Data shown ::
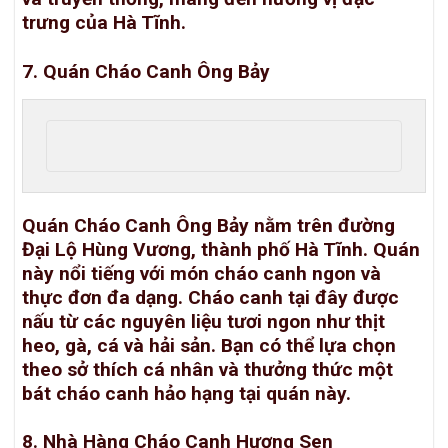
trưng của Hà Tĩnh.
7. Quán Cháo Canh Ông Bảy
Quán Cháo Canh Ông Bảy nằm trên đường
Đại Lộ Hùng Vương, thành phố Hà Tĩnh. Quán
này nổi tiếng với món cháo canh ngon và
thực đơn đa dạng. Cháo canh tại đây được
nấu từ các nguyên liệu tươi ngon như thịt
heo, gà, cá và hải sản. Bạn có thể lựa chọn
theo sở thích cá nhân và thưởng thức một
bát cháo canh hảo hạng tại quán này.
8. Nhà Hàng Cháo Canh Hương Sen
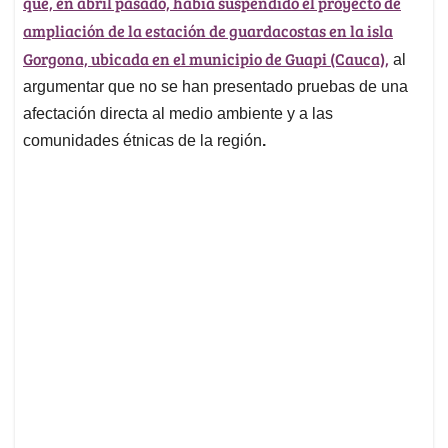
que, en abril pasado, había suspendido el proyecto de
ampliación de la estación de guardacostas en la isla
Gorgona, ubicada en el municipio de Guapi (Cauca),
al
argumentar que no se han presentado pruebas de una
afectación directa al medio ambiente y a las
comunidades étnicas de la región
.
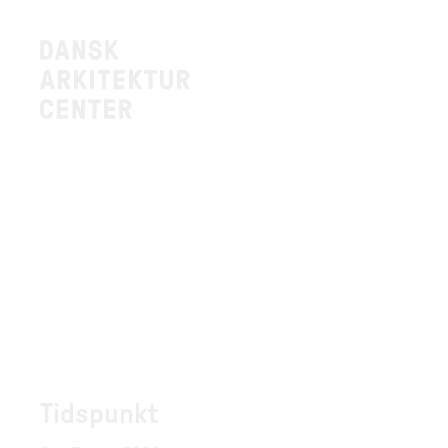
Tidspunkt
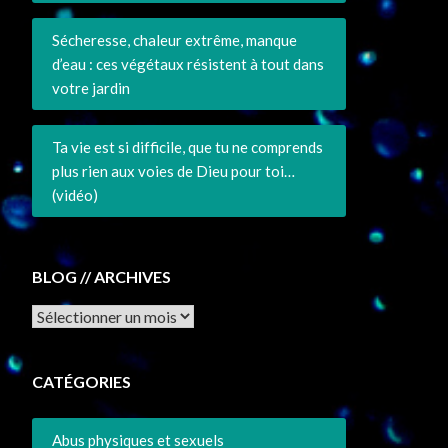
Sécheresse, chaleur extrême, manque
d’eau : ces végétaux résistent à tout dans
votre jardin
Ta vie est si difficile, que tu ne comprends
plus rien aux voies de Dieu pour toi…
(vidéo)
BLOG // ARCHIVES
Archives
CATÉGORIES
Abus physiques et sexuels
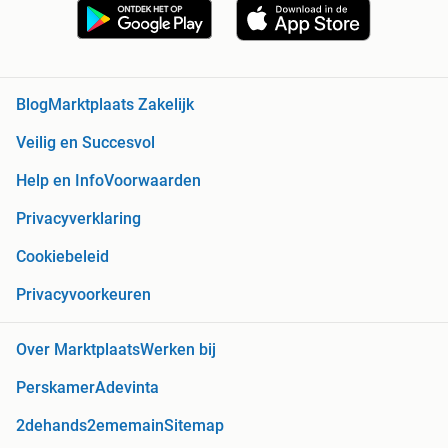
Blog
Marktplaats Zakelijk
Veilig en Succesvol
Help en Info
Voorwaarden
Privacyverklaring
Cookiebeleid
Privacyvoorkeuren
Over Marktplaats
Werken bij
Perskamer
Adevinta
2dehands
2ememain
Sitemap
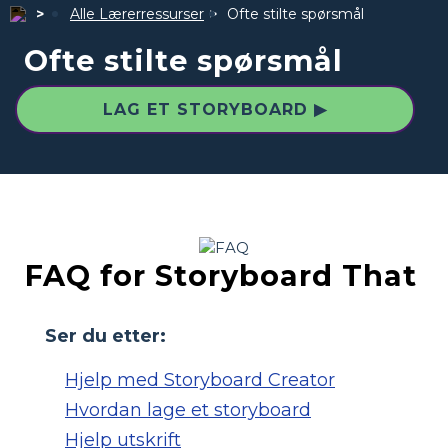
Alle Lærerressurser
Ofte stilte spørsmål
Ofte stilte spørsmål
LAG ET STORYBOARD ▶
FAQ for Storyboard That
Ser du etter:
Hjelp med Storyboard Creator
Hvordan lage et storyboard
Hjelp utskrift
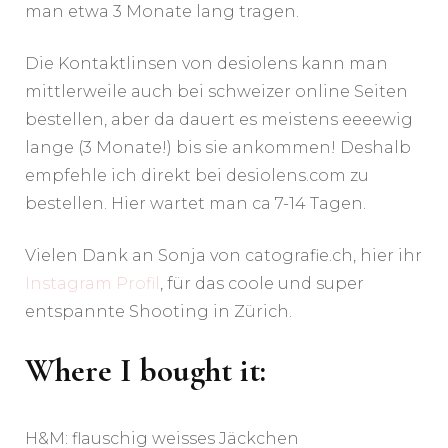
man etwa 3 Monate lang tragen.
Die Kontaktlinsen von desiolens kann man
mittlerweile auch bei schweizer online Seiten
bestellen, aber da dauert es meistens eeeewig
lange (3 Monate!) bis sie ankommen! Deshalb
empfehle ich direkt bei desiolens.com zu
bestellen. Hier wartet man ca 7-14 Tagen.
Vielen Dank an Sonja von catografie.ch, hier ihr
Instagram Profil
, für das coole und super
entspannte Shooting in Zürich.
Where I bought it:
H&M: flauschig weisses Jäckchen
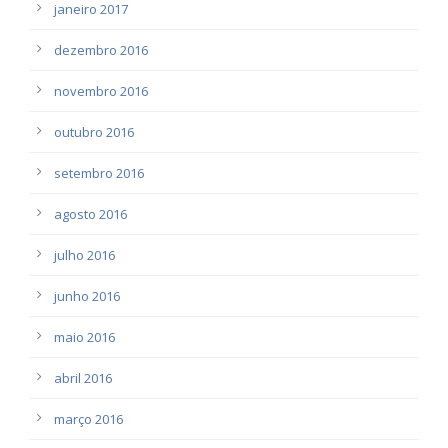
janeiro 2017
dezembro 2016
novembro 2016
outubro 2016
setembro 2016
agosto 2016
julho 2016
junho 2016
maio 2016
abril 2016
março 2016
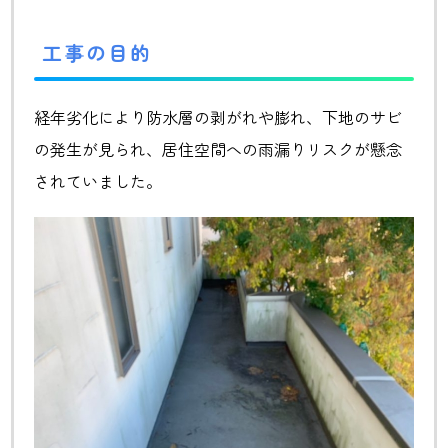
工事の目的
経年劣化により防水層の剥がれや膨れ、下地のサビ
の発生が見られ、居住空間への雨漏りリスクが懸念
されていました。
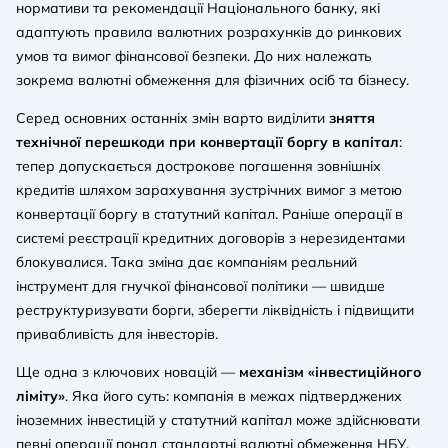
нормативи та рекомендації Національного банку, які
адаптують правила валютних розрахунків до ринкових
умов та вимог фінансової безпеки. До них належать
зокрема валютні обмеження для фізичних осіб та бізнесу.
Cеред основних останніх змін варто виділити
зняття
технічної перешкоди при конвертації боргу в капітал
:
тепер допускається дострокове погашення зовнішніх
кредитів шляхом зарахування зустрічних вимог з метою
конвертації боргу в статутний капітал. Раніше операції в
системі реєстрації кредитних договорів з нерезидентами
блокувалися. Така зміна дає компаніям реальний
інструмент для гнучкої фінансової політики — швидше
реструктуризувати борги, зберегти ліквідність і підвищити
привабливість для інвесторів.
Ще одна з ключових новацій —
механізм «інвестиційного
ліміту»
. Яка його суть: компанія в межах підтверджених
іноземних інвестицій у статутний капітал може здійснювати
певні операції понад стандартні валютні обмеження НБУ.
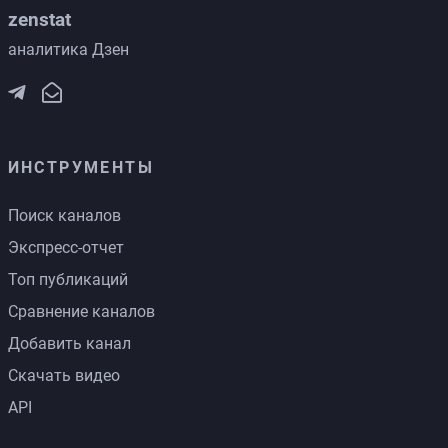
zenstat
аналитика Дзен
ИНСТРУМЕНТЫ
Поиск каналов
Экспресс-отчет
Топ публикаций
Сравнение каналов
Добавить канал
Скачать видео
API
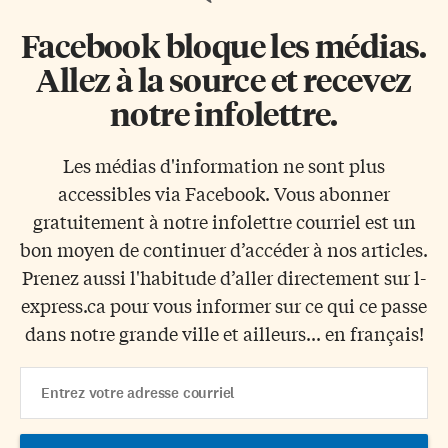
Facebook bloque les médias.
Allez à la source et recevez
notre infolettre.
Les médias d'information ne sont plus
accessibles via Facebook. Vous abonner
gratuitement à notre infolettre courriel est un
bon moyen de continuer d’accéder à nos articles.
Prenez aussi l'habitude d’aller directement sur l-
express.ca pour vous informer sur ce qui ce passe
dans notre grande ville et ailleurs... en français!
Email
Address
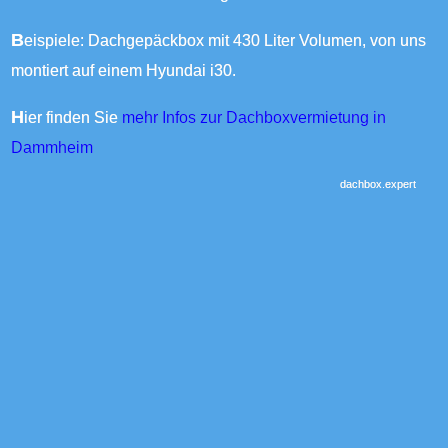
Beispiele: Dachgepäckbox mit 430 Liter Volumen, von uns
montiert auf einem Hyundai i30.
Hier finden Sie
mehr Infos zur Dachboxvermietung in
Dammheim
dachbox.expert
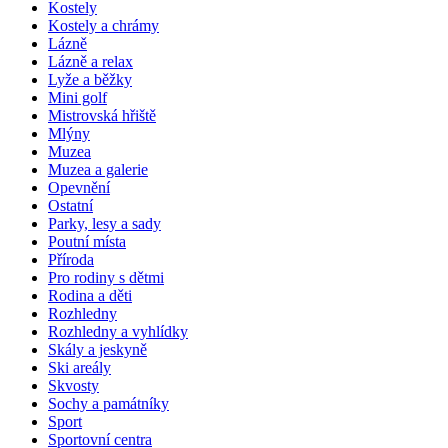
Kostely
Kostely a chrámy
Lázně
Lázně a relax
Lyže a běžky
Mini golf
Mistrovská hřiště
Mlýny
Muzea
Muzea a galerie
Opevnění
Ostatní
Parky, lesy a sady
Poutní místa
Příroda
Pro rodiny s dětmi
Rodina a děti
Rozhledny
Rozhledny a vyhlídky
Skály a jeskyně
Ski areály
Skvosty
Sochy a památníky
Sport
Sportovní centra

Task instructions :: Copy word for word the lines above, starting at the line containing "bát cháo canh hảo hạng tại quán này." and ending at the line containing "argumentar que no", inclusive, with no pictures.

Answer space ::
bát cháo canh hảo hạng tại quán này.
8. Nhà Hàng Cháo Canh Hương Sen
que, en abril pasado, había suspendido el proyecto de
ampliación de la estación de guardacostas en la isla
Gorgona, ubicada en el municipio de Guapi (Cauca),
al
argumentar que no se han presentado pruebas de una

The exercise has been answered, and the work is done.